Things To Look For In A Mold Contractor

Make sure the contractor is trained and up-to-date regarding current procedures. The contractor should be IICRC accredited in Applied Microbial Remediation, authorised if appropriate, should have general liability as well as policies for contamination. (Regular liability insurance DOES NOT cover the mold) and for at least 3-5 years the contractor will promise their job. The Better Business Bureau is also an excellent resource. There is no shortage of disinformation and corrupt vendors, so do your research. Click here to enable the notifications for A-1 Certified Environmental Services, LLC details here.

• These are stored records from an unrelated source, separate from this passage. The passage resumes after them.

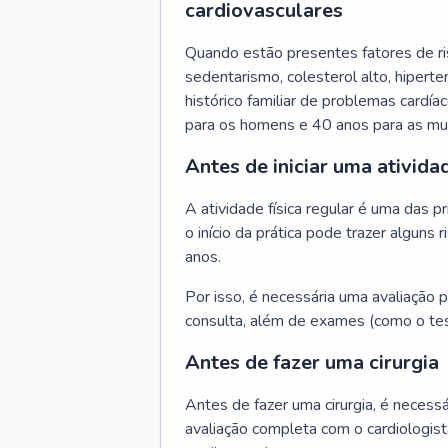
cardiovasculares
Quando estão presentes fatores de r
sedentarismo, colesterol alto, hipert
histórico familiar de problemas cardíac
para os homens e 40 anos para as mu
Antes de iniciar uma atividad
A atividade física regular é uma das 
o início da prática pode trazer algun
anos.
Por isso, é necessária uma avaliação pe
consulta, além de exames (como o tes
Antes de fazer uma cirurgia
Antes de fazer uma cirurgia, é necessá
avaliação completa com o cardiologis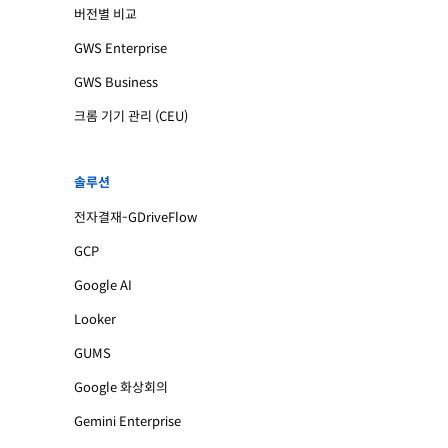
버전별 비교
GWS Enterprise
GWS Business
크롬 기기 관리 (CEU)
솔루션
전자결재-GDriveFlow
GCP
Google AI
Looker
GUMS
Google 화상회의
Gemini Enterprise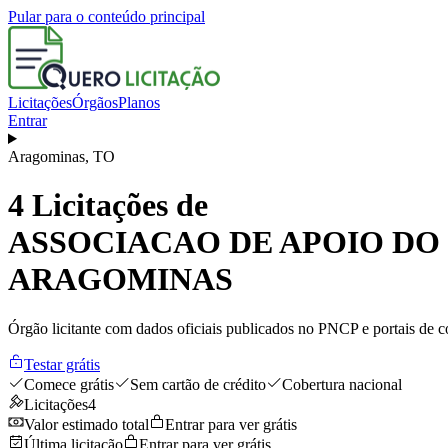
Pular para o conteúdo principal
Licitações
Órgãos
Planos
Entrar
Aragominas
,
TO
4
Licitações de
ASSOCIACAO DE APOIO DO
ARAGOMINAS
Órgão licitante com dados oficiais publicados no PNCP e portais de co
Testar grátis
Comece grátis
Sem cartão de crédito
Cobertura nacional
Licitações
4
Valor estimado total
Entrar para ver grátis
Última licitação
Entrar para ver grátis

3rd party air quality expert identified as industrial hygienist should always be employed in the mold remediation industry to direct the operation in all but the smallest schemes to be checked through scientific means that the mold rates have been lowered close to background levels. All too often the contractor leaves without checking only to find out that the mold has not been cleaned correctly, leaving the home owner in risk. On a substance as thin as a nail, up to one million mold spores may be present and not be visible to the naked eye (testing is critical!). Next let’s discuss the operation. Design of a remediation strategy should be the first step. The hygienist can often be of assistance with this. The workspace should be segregated on every remediation project by setting up polybarriers, closing off vital barriers such as duct work, openings, walls, flooring holes where liquids join, etc. Next, negative pressure (a vacuum effect in the area) to separate the workspace from the other areas should be created and retained throughout remediation work. It prohibits the transfer of mold spores into unprotected fields. You should also set up air scrubbers which are large HEPA filters that disinfect or scrub mold spores from the soil.

Contaminated transparent products such as wallpaper, drywall & furniture should be sealed bagged and disposed of as usual waste according to local regulations. Everything salvageable framing should be rubbed vigorously with wire or sprayed with media accompanied by a HEPA vacuuming and cleaning with a mild detergent (soap and water works well). Hard chemicals are not required for mold washing, treatment or removal. Perhaps I’d go so far as to suggest that if a contractor decides they’re trying to use bio-cides or antimicrobials to kill mold in your house I’d search elsewhere. In most nations, these are called pests that pose a significant danger to both the inhabitants and consumers. For states including Maine, the remediation companies must be approved to add some disinfectant or antimicrobial agent to master pesticide applicators. Sadly there are many who do not comply with this rule. Often these additives pose more of a challenge than the mold itself. A strong surfactant detergent works best (dawn platter wash, pine sol, etc.). Understanding that destroying mold isn’t the target is important, eliminating mold is the aim by vigorous cleaning and good engineering controls.